I’ll be all over the forthcoming edition of True West Magazine. Lookit that, will ya?
I wonder if Gene Baldwin could make me a sugarloaf sombrero…
October is also a month to explore and celebrate the weird, the uncanny, the downright terrifying. I hope to spend some time this month on the dark trails through the forbidding woods. I’ll start with what maybe technically should be considered a winter song — one of my favorites from 1970s Workingman’s Dead. Don’t murder me…
“The imagery occurred to me in a dream. I woke up and grabbed a pencil before I was entirely awake and wrote the whole song down. I think I managed to capture the quality of the dream by writing it down before I was wide awake.”
— Robert Hunter
Looking ahead… Reader “Melodious Thunk” scouted out news of a springtime release of…
It is the mid-eighteenth century, and in the 13 colonies founded by Great Britain, anxious colonists desperate to conquer and settle North America’s “First Frontier” beyond the Appalachian Mountains engage in a never-ending series of bloody battles.
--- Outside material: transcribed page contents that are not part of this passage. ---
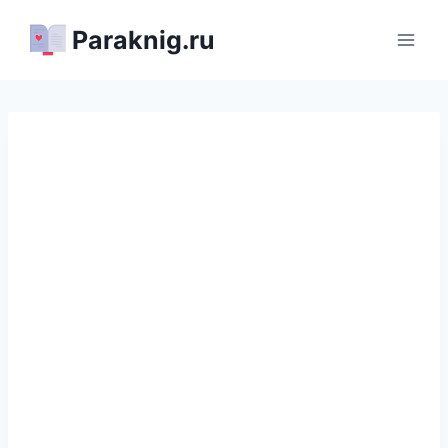
Перейти
Paraknig.ru
к
содержимому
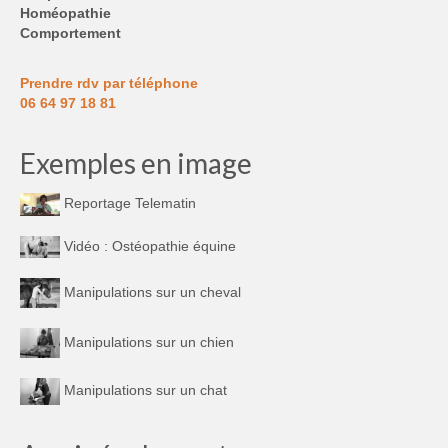
Homéopathie
Comportement
Prendre rdv par téléphone
06 64 97 18 81
Exemples en image
Reportage Telematin
Vidéo : Ostéopathie équine
Manipulations sur un cheval
Manipulations sur un chien
Manipulations sur un chat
These violent conflicts are waged against the Native American tribes whose lands they covet, The French, and finally against the mother country itself in an American Revolution destined to reverberate around the world.
This is the setting of Blood and Treasure and the guide to this epic narrative is none other than America’s first and arguably greatest pathfinder Daniel Boone―not the coonskin cap-wearing caricature of popular culture but the flesh-and-blood frontiersman and Revolutionary War hero whose explorations into the forested frontier beyond the great mountains would become the stuff of legend. Now, thanks to painstaking research by two award-winning authors, the story of the brutal birth of the United States is told through the eyes of both the ordinary and larger-than-life men and women, white and Native American, who witnessed it.
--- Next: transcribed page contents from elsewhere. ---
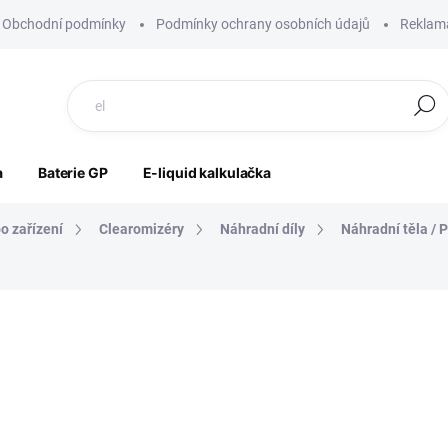
Obchodní podmínky
Podmínky ochrany osobních údajů
Reklama
Hledat
a
Baterie GP
E-liquid kalkulačka
o zařízení
Clearomizéry
Náhradní díly
Náhradní těla / P
ocení
ZNAČKA:
SMOKTECH
89 Kč
74 Kč bez DPH
Měrná
SKLADEM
This fast-paced and fiery narrative, fueled by contemporary diaries and journals, newspaper reports, and eyewitness accounts, is a stirring chronicle of the conflict over America’s “First Frontier” that places the reader at the center of this remarkable epoch and its gripping tales of courage and sacrifice.
Drury and Clavin have teamed upon several works of frontier history, notably The Heart of Everything That Is, which restored Red Cloud to his proper status as a Frontier Partisan badass. Sure do like that cover painting.
The research and writing work is nearly complete on the first series of the Frontier Partisans Podcast on the complicated legacy of Kit Carson. It’s shaped up into a four-parter:
I. Kit Carson’s People: The Scots-Irish Frontier Culture
II. Mountain Man — I’ve Been Everywhere, Man.
III. The Fremont Expeditions — Hunter, Guide, Explorer.
IV. Indian Agent and Soldier
Going to get the technical work and recording in order through October and I aim to launch this thing at the beginning of November.
I am really glad I ended up choosing to start along this trail with Carson. His story offers so much opportunity to engage constructively with the current tensions over the nature and meaning of our history. And he’s just darned interesting company.
(Addendum): Melodious also reminds us about Peter FitzSimons’ Breaker Morant due out October 27. Looks like it’s only available on Kindle in the States.
Does Breaker Morant deserve his iconic status? Who was Harry Morant? What events and passions led him to a conflict that was essentially an Imperial war, played out on a distant continent under a foreign flag? Was he a scapegoat for British war crimes or a criminal himself?
With his trademark brilliant command of story, Peter FitzSimons unravels the many myths and fictions that surround the life of Harry Morant. The truths FitzSimons uncovers about ‘The Breaker’ and the part he played in the Boer War are astonishing – and, in the hands of this master storyteller, make compelling reading.